Every line below that contains the word "click" must be copied.

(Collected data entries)
____

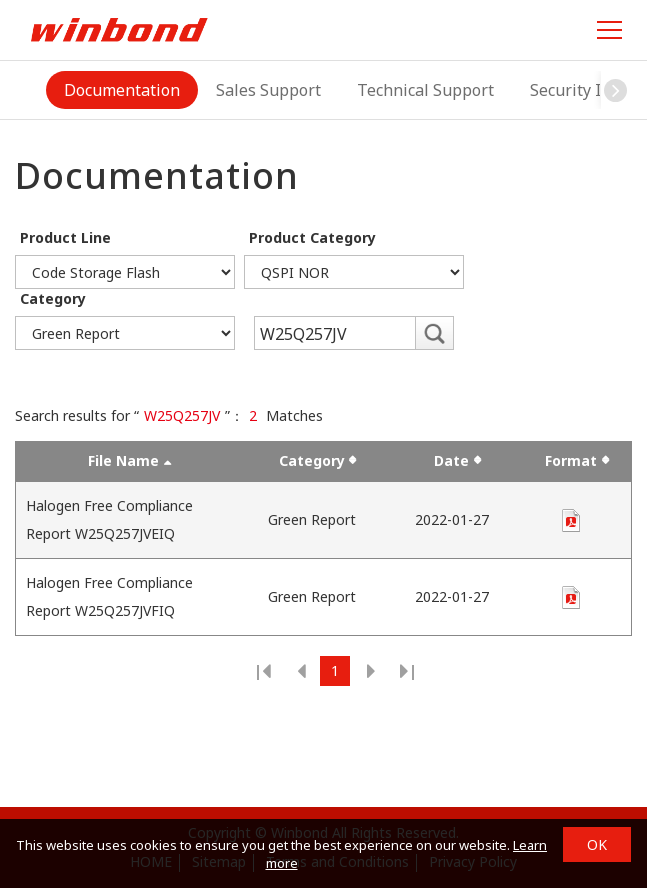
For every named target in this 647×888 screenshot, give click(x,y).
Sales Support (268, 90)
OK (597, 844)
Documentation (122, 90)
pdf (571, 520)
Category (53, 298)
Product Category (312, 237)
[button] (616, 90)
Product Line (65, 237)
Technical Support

____

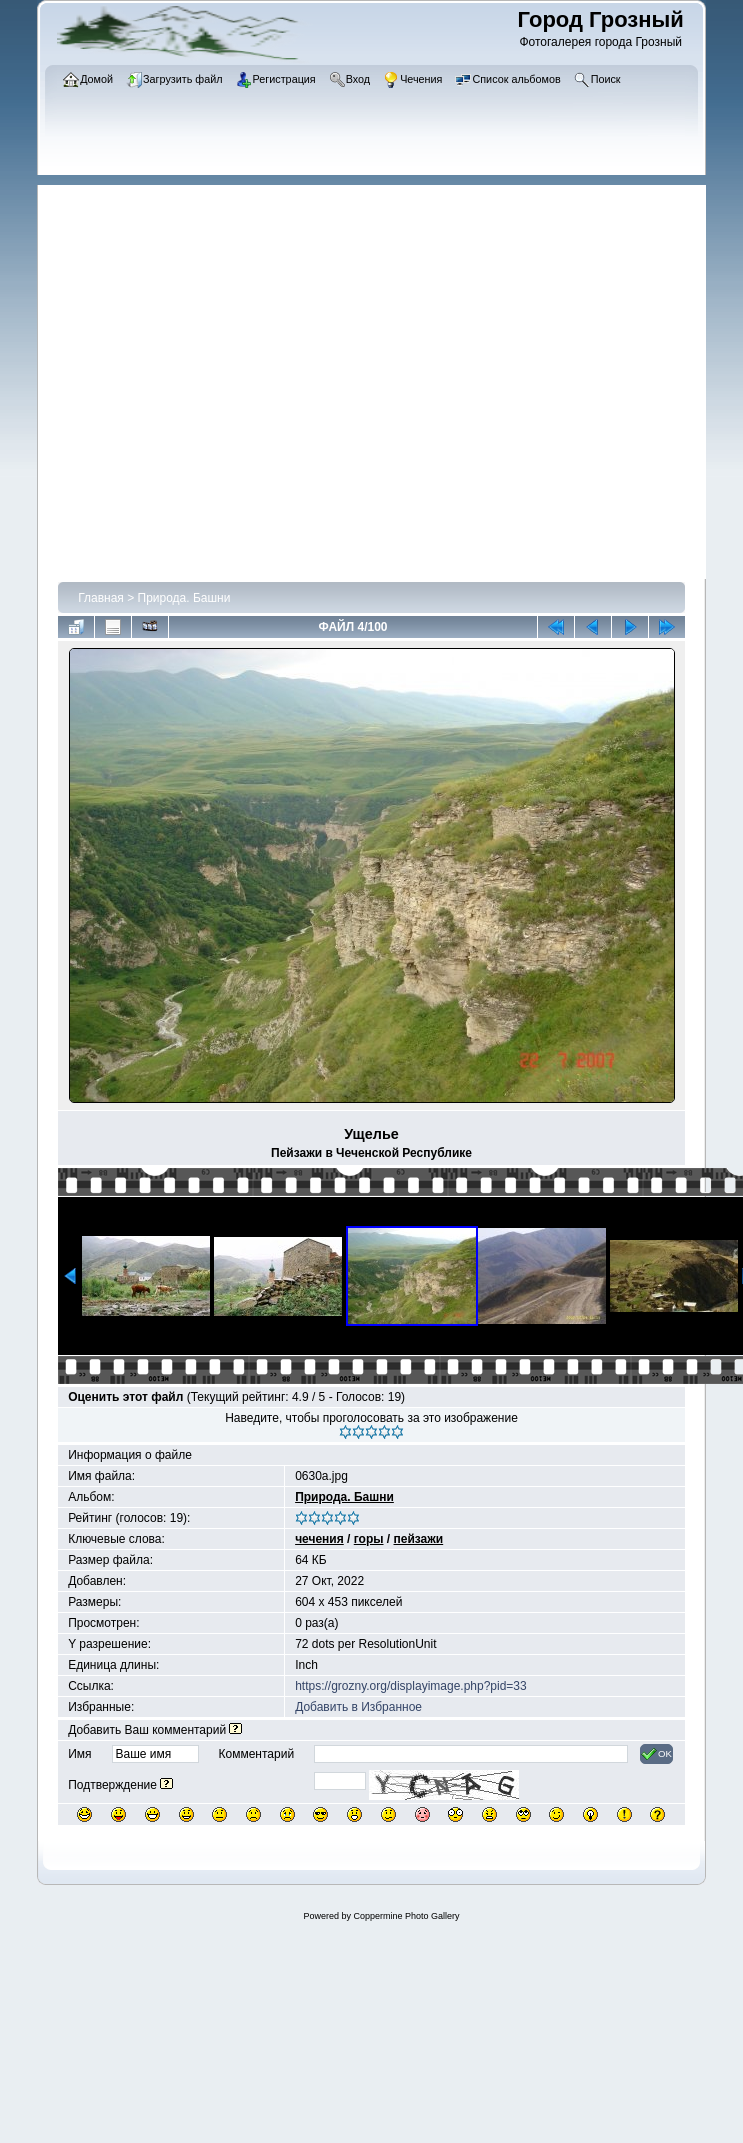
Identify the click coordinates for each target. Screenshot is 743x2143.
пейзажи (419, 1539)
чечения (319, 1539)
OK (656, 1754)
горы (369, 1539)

____

EXERCISE OUTPUT |
For every named target in this 647×888 screenshot, give click(x,y).
Identify the click coordinates for each target. Screenshot is 743x2143.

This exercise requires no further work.